Investing.com – The dollar remained broadly lower against the other major currencies on Wednesday, after the release of disappointing U.S. data and as uncertainty over the future path of U.S. interest rates weighed.
The Institute of Supply Management reported on Wednesday that U.S. service sector activity increased slightly less than expected in August.
The greenback was already under pressure since Federal Reserve official Lael Brainard said on Tuesday that the central bank should delay raising interest rates until it is confident inflation that is now “well short” of target will rebound.
Safe-haven demand had strengthened earlier, after a North Korean diplomat on Tuesday warned that his country was ready to send “more gift packages” to the U.S.
The threat came after the rogue regime conducted its sixth and largest ever nuclear test on Sunday, prompting U.S. Defense Secretary James Mattis to say that any threat to the U.S. or its allies would be met with a “massive military response”.
Earlier Wednesday, the Australian Bureau of Statistics reported on Wednesday that the country’s gross domestic product expanded by 0.8% in the second quarter, below expectations for an expansion of 0.9%.
Year-on-year, the Australian economy grew 1.8% in the last quarter, disappointing expectations for an expansion of 1.9%.
Meanwhile, USD/CAD tumbled 1.44% to a 27-month low of 1.2198 after the Bank of Canada raised interest rates to 1.0% from 0.75%, saying that growth in the country’s economy is becoming more broad-based and self-sustaining.

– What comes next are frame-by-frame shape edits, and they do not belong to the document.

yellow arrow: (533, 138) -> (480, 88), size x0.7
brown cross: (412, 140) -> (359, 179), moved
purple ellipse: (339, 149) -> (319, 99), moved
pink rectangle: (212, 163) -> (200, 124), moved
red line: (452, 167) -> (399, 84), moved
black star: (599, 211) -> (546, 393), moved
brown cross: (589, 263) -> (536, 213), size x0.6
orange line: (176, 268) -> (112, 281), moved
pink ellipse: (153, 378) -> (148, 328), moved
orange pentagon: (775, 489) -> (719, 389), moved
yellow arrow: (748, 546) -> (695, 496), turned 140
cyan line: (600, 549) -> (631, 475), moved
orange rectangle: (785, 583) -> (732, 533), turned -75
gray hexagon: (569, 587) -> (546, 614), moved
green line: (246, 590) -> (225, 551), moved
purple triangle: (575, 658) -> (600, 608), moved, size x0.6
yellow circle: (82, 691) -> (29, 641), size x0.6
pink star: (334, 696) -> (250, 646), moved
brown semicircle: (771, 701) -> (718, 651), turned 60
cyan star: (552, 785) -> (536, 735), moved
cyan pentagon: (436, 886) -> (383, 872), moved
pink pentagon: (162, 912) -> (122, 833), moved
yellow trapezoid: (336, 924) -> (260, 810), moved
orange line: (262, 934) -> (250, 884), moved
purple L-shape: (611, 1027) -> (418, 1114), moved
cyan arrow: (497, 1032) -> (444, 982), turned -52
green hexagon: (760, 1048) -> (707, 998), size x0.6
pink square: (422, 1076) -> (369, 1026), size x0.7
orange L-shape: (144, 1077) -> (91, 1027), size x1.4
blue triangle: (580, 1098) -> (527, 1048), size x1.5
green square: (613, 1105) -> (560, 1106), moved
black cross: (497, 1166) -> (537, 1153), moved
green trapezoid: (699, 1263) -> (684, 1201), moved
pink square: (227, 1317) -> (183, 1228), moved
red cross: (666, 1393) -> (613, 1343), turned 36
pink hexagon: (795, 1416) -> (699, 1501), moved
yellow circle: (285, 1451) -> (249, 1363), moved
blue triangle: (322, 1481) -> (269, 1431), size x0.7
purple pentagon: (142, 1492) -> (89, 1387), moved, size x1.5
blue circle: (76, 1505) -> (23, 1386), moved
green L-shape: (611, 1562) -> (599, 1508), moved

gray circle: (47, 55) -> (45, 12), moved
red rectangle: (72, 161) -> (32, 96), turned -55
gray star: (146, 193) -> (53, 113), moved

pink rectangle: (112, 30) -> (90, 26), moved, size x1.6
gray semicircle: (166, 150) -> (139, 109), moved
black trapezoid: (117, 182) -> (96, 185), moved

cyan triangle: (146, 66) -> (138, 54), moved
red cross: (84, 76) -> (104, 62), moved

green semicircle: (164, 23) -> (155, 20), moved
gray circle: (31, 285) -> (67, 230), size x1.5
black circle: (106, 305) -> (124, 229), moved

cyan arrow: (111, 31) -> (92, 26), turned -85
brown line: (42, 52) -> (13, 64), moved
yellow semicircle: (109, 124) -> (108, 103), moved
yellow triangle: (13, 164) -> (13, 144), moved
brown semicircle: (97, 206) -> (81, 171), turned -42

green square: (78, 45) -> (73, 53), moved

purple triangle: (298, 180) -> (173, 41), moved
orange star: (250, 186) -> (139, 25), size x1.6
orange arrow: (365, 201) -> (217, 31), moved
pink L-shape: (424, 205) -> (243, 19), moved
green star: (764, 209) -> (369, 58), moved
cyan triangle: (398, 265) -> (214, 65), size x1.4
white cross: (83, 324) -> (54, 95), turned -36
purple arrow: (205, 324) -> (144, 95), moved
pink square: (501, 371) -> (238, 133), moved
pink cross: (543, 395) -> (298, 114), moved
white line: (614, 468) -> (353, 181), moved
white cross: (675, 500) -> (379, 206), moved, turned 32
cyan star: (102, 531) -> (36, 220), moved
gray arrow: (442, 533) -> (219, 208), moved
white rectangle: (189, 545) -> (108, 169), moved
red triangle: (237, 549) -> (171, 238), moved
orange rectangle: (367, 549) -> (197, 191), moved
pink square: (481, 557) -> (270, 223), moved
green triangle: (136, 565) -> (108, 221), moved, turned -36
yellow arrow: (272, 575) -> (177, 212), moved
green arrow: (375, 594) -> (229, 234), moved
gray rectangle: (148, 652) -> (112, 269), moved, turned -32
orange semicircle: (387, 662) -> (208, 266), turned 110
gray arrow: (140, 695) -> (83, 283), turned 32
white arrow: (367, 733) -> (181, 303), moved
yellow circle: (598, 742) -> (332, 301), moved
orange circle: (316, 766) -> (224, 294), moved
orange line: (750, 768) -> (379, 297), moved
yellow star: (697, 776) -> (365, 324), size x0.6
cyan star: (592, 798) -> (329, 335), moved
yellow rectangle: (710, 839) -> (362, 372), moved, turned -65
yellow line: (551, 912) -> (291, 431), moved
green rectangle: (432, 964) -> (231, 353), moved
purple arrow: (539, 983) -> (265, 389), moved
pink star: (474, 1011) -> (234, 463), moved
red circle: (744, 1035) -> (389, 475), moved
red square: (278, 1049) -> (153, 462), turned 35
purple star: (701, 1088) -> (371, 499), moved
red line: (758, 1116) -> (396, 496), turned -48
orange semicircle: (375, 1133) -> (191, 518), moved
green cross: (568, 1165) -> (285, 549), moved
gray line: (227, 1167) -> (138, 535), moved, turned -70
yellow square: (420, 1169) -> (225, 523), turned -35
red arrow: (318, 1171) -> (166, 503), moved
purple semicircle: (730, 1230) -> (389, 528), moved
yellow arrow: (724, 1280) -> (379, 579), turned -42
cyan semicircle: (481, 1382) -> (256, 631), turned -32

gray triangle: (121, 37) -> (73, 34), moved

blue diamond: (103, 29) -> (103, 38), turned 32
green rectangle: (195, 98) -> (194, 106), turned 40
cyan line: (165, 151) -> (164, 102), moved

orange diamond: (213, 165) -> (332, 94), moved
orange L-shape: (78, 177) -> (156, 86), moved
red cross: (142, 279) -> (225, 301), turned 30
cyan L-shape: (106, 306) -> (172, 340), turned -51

At the same time, Statistics Canada reported that the trade deficit narrowed to C$3.04 billion in July from a revised C$3.76 billion in June. Analysts had expected the trade deficit to hit C$3.10 billion in July.
The U.S. dollar index, which measures the greenback’s strength against a trade-weighted basket of six major currencies, was down 0.15% at 92.14 by 05:20 a.m. ET (09:20 GMT).